Data

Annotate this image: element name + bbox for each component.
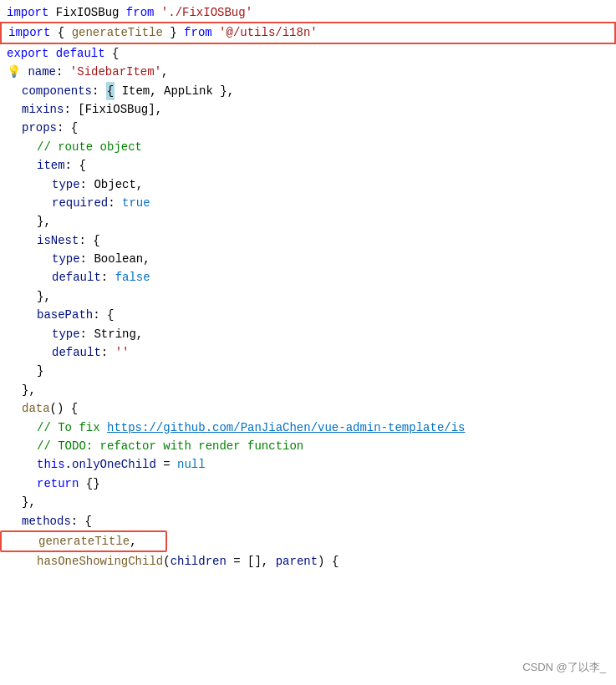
property: name xyxy=(28,63,56,81)
bulb-icon: 💡 xyxy=(7,63,21,81)
code-line: // TODO: refactor with render function xyxy=(0,437,616,455)
property: methods xyxy=(22,512,71,530)
property: onlyOneChild xyxy=(72,455,156,474)
keyword: export xyxy=(7,44,48,63)
property: default xyxy=(52,343,101,362)
type-value: String xyxy=(94,325,135,343)
type-value: Object xyxy=(94,175,135,194)
code-line: } xyxy=(0,362,616,380)
keyword: from xyxy=(184,23,212,42)
code-line: default: '' xyxy=(0,343,616,362)
function-name: hasOneShowingChild xyxy=(37,552,163,571)
function-name: generateTitle xyxy=(72,23,163,42)
code-line: type: Boolean, xyxy=(0,250,616,268)
property: required xyxy=(52,194,108,212)
code-line: props: { xyxy=(0,119,616,137)
code-line: default: false xyxy=(0,268,616,287)
component-name: AppLink xyxy=(164,82,213,100)
mixin-name: FixiOSBug xyxy=(85,100,149,119)
property: type xyxy=(52,325,80,343)
code-line: components: { Item, AppLink }, xyxy=(0,82,616,100)
boolean-value: true xyxy=(122,194,150,212)
property: components xyxy=(22,82,92,100)
component-name: Item xyxy=(122,82,150,100)
keyword: this xyxy=(37,455,65,474)
code-line: isNest: { xyxy=(0,231,616,250)
null-value: null xyxy=(177,455,206,474)
param: children xyxy=(171,552,227,571)
code-line: this.onlyOneChild = null xyxy=(0,455,616,474)
code-line: export default { xyxy=(0,44,616,63)
comment: // To fix xyxy=(37,419,107,437)
code-line: return {} xyxy=(0,474,616,493)
function-name: generateTitle xyxy=(38,532,130,551)
function-name: data xyxy=(22,399,50,418)
comment: // TODO: refactor with render function xyxy=(37,437,303,455)
code-line: }, xyxy=(0,212,616,231)
code-line: import FixIOSBug from './FixIOSBug' xyxy=(0,3,616,22)
property: props xyxy=(22,119,57,137)
keyword: import xyxy=(7,3,48,22)
type-value: Boolean xyxy=(94,250,143,268)
code-line: // route object xyxy=(0,138,616,156)
code-line: type: String, xyxy=(0,325,616,343)
boolean-value: false xyxy=(115,268,150,287)
code-line: item: { xyxy=(0,156,616,175)
property: mixins xyxy=(22,100,64,119)
code-line: }, xyxy=(0,381,616,399)
property: basePath xyxy=(37,306,93,324)
code-line: }, xyxy=(0,287,616,306)
highlighted-methods-line: generateTitle, xyxy=(0,530,167,552)
string: '@/utils/i18n' xyxy=(219,23,318,42)
code-line: mixins: [FixiOSBug], xyxy=(0,100,616,119)
keyword: from xyxy=(126,3,155,22)
string: './FixIOSBug' xyxy=(161,3,252,22)
property: item xyxy=(37,156,65,175)
property: isNest xyxy=(37,231,79,250)
highlighted-import-line: import { generateTitle } from '@/utils/i… xyxy=(0,22,616,43)
code-editor: import FixIOSBug from './FixIOSBug' impo… xyxy=(0,0,616,575)
property: type xyxy=(52,250,80,268)
code-line: hasOneShowingChild(children = [], parent… xyxy=(0,552,616,571)
code-line: // To fix https://github.com/PanJiaChen/… xyxy=(0,419,616,437)
watermark: CSDN @了以李_ xyxy=(522,660,606,675)
string: '' xyxy=(115,343,130,362)
code-line: required: true xyxy=(0,194,616,212)
keyword: default xyxy=(56,44,105,63)
link: https://github.com/PanJiaChen/vue-admin-… xyxy=(107,419,465,437)
code-line: basePath: { xyxy=(0,306,616,324)
code-line: type: Object, xyxy=(0,175,616,194)
keyword: return xyxy=(37,474,79,493)
param: parent xyxy=(276,552,318,571)
property: default xyxy=(52,268,101,287)
code-line: 💡 name: 'SidebarItem', xyxy=(0,63,616,81)
property: type xyxy=(52,175,80,194)
code-line: data() { xyxy=(0,399,616,418)
string: 'SidebarItem' xyxy=(70,63,161,81)
code-line: methods: { xyxy=(0,512,616,530)
keyword: import xyxy=(8,23,50,42)
comment: // route object xyxy=(37,138,142,156)
code-line: }, xyxy=(0,493,616,511)
cursor-highlight: { xyxy=(106,82,115,100)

Exercise
Each record must be set down again without alteration, and no picture may be carried over.

Exercise solution
Annotate this image: element name + bbox for each component.
property: name xyxy=(28,63,56,81)
bulb-icon: 💡 xyxy=(7,63,21,81)
code-line: // TODO: refactor with render function xyxy=(0,437,616,455)
property: methods xyxy=(22,512,71,530)
property: onlyOneChild xyxy=(72,455,156,474)
keyword: export xyxy=(7,44,48,63)
property: default xyxy=(52,343,101,362)
type-value: String xyxy=(94,325,135,343)
type-value: Object xyxy=(94,175,135,194)
code-line: } xyxy=(0,362,616,380)
keyword: from xyxy=(184,23,212,42)
code-line: default: '' xyxy=(0,343,616,362)
function-name: hasOneShowingChild xyxy=(37,552,163,571)
function-name: generateTitle xyxy=(72,23,163,42)
code-line: type: Boolean, xyxy=(0,250,616,268)
property: required xyxy=(52,194,108,212)
code-line: props: { xyxy=(0,119,616,137)
code-line: default: false xyxy=(0,268,616,287)
component-name: AppLink xyxy=(164,82,213,100)
mixin-name: FixiOSBug xyxy=(85,100,149,119)
property: type xyxy=(52,325,80,343)
code-line: components: { Item, AppLink }, xyxy=(0,82,616,100)
boolean-value: true xyxy=(122,194,150,212)
property: components xyxy=(22,82,92,100)
component-name: Item xyxy=(122,82,150,100)
keyword: this xyxy=(37,455,65,474)
code-line: isNest: { xyxy=(0,231,616,250)
null-value: null xyxy=(177,455,206,474)
param: children xyxy=(171,552,227,571)
code-line: this.onlyOneChild = null xyxy=(0,455,616,474)
code-line: export default { xyxy=(0,44,616,63)
comment: // To fix xyxy=(37,419,107,437)
code-line: return {} xyxy=(0,474,616,493)
function-name: generateTitle xyxy=(38,532,130,551)
function-name: data xyxy=(22,399,50,418)
comment: // TODO: refactor with render function xyxy=(37,437,303,455)
code-line: }, xyxy=(0,212,616,231)
code-line: import FixIOSBug from './FixIOSBug' xyxy=(0,3,616,22)
property: props xyxy=(22,119,57,137)
keyword: import xyxy=(7,3,48,22)
type-value: Boolean xyxy=(94,250,143,268)
code-line: // route object xyxy=(0,138,616,156)
code-line: type: String, xyxy=(0,325,616,343)
boolean-value: false xyxy=(115,268,150,287)
code-line: item: { xyxy=(0,156,616,175)
property: mixins xyxy=(22,100,64,119)
code-line: }, xyxy=(0,381,616,399)
property: basePath xyxy=(37,306,93,324)
code-line: }, xyxy=(0,287,616,306)
highlighted-methods-line: generateTitle, xyxy=(0,530,167,552)
string: '@/utils/i18n' xyxy=(219,23,318,42)
code-line: mixins: [FixiOSBug], xyxy=(0,100,616,119)
keyword: from xyxy=(126,3,155,22)
string: './FixIOSBug' xyxy=(161,3,252,22)
property: item xyxy=(37,156,65,175)
property: isNest xyxy=(37,231,79,250)
highlighted-import-line: import { generateTitle } from '@/utils/i… xyxy=(0,22,616,43)
code-editor: import FixIOSBug from './FixIOSBug' impo… xyxy=(0,0,616,575)
property: type xyxy=(52,250,80,268)
code-line: hasOneShowingChild(children = [], parent… xyxy=(0,552,616,571)
code-line: // To fix https://github.com/PanJiaChen/… xyxy=(0,419,616,437)
watermark: CSDN @了以李_ xyxy=(522,660,606,675)
string: '' xyxy=(115,343,130,362)
code-line: required: true xyxy=(0,194,616,212)
keyword: default xyxy=(56,44,105,63)
link: https://github.com/PanJiaChen/vue-admin-… xyxy=(107,419,465,437)
code-line: basePath: { xyxy=(0,306,616,324)
code-line: type: Object, xyxy=(0,175,616,194)
keyword: return xyxy=(37,474,79,493)
param: parent xyxy=(276,552,318,571)
property: default xyxy=(52,268,101,287)
code-line: 💡 name: 'SidebarItem', xyxy=(0,63,616,81)
property: type xyxy=(52,175,80,194)
code-line: data() { xyxy=(0,399,616,418)
string: 'SidebarItem' xyxy=(70,63,161,81)
code-line: methods: { xyxy=(0,512,616,530)
keyword: import xyxy=(8,23,50,42)
comment: // route object xyxy=(37,138,142,156)
code-line: }, xyxy=(0,493,616,511)
cursor-highlight: { xyxy=(106,82,115,100)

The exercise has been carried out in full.